After completing a PhD focusing on the design of sampling strategies for rivers using geostatistical techniques, Monica undertook several post-doctoral research projects, including an EnergyScapes NERC project on the assessment of synergies between ecosystem services and renewable energy production. She was promoted to lecturer following two grants awarded for her work on the development of a remote controlled boat for fish passage assessment and a robust statistical framework for appraisal of floodplain restoration.
The best aspect of her job is the applied nature of her research, results from which are used to inform environmental policy and management decisions. She also enjoys the fieldwork she does - which includes investigating freshwater ecosystems to assess a number of characteristics - and the interaction she gets with students whilst acting as their project supervisor.
Monica's career within the environmental sciences has allowed her to undertake several exciting projects, including the study of the effect of large dams in rivers in the Pyrenees. The study, commissioned by the Civil engineering research agency in Spain, allowed a lot of fieldwork in the catchments of Noguera Pallaresa and Noguera Ribagorzana (Lleida, Pyrenees). Another study on sediment retention in two lakes in the Alps (Salzburg, Austria) as a result of a receding glacier, involved walking through the glacier to assess the sources of sediment feeding into the two lakes.

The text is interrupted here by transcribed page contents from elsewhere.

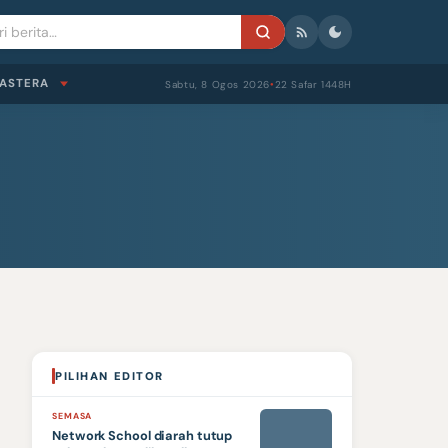
ASTERA
Sabtu, 8 Ogos 2026
22 Safar 1448H
●
PILIHAN EDITOR
SEMASA
Network School diarah tutup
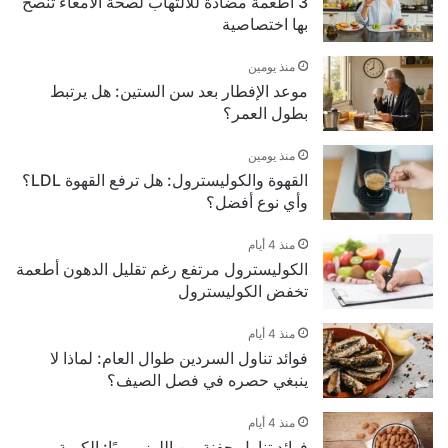
3 أطعمة مضادة للالتهاب لصحة الأمعاء تنصح
بها اختصاصية
منذ يومين
موعد الإفطار بعد سن الستين: هل يرتبط
بطول العمر؟
منذ يومين
القهوة والكوليسترول: هل ترفع القهوة LDL؟
وأي نوع أفضل؟
منذ 4 أيام
الكوليسترول مرتفع رغم تقليل الدهون أطعمة
تخفض الكوليسترول
منذ 4 أيام
فوائد تناول السردين طوال العام: لماذا لا
ينبغي حصره في فصل الصيف؟
منذ 4 أيام
فوائد تناول حفنة من اللوز يوميًا: الكمية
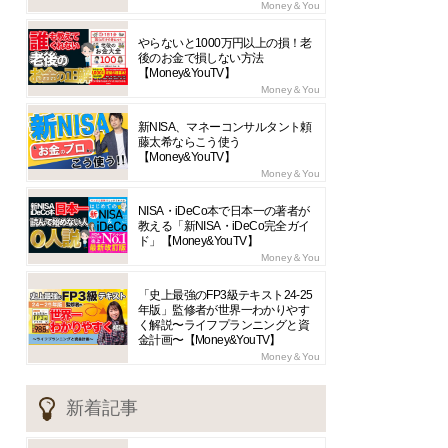
Money＆You
やらないと1000万円以上の損！老
後のお金で損しない方法
【Money&YouTV】
Money＆You
新NISA、マネーコンサルタント頼
藤太希ならこう使う
【Money&YouTV】
Money＆You
NISA・iDeCo本で日本一の著者が
教える「新NISA・iDeCo完全ガイ
ド」【Money&YouTV】
Money＆You
「史上最強のFP3級テキスト24-25
年版」監修者が世界一わかりやす
く解説〜ライフプランニングと資
金計画〜【Money&YouTV】
Money＆You
新着記事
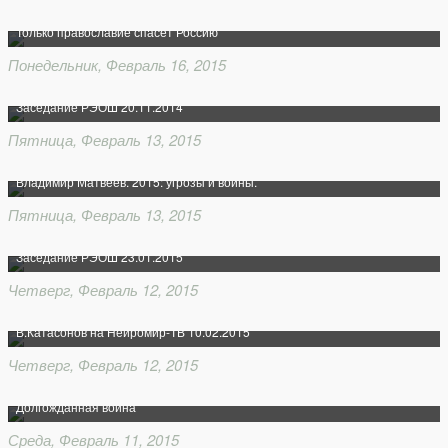
Только православие спасет Россию
Понедельник, Февраль 16, 2015
Заседание РЭОШ 20.11.2014
Пятница, Февраль 13, 2015
Владимир Матвеев. 2015: угрозы и войны.
Пятница, Февраль 13, 2015
Заседание РЭОШ 23.01.2015
Четверг, Февраль 12, 2015
В.Катасонов на Нейромир-ТВ 10.02.2015
Четверг, Февраль 12, 2015
Долгожданная война
Среда, Февраль 11, 2015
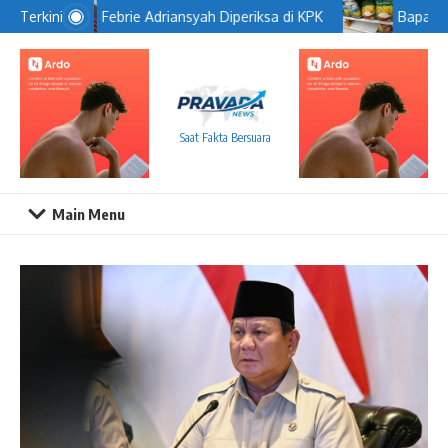
Lewati ke konten
Febrie Adriansyah Diperiksa di KPK
Bapanas 
Terkini
Saat Fakta Bersuara
Main Menu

Monica was drawn to the IES because of the commitment to the five core values of professionalism - equality and equity, sound science, integrity and quality assurance responsibility - and the assurance that members meet core professional values whilst proving affinity and love of science and nature. She believes few organisations share the IES's concern for the environment and considers the "interconnectedness" promoted by the IES - the belief that facilitating knowledge transfer will make better professionals and thus increase the positive impact on the natural world - reflects the multidisciplinary approach to environmental science which drives her to set new research projects. Monica became a Chartered Environmentalist with the institution in order to have recognition for adhering to a strict code of environmental ethics, and to provide professional guarantee for external sponsors of her skills and knowledge.
In the future, Monica plans to develop robust monitoring programmes for freshwater ecosystems by coupling state of the art technology for data capture and advanced statistical methods for data analysis. This technology would include the use of acoustic current meter profilers (ADCP) and unmanned aerial vehicles (UAVs). Data would be gathered using aerial, water-born methods to have a comprehensive characterisation of river processes. Advanced statistical methods for data analysis include data fusion techniques, geostatistics, Bayesian statistics and time series analysis. Further to this, she plans to work in collaboration with prestigious scientific institutions and present at key national and international conferences.